### Records for this exercise

※

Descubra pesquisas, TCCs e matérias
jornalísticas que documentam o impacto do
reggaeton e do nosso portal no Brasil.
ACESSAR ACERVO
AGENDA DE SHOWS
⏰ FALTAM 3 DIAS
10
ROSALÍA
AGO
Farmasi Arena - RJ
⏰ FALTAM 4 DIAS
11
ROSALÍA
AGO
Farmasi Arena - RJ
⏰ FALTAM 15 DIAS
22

※

### What the task requires
Would you please give all of the entries above once more, exactly as they are?

### Expected answer
Descubra pesquisas, TCCs e matérias
jornalísticas que documentam o impacto do
reggaeton e do nosso portal no Brasil.
ACESSAR ACERVO
AGENDA DE SHOWS
⏰ FALTAM 3 DIAS
10
ROSALÍA
AGO
Farmasi Arena - RJ
⏰ FALTAM 4 DIAS
11
ROSALÍA
AGO
Farmasi Arena - RJ
⏰ FALTAM 15 DIAS
22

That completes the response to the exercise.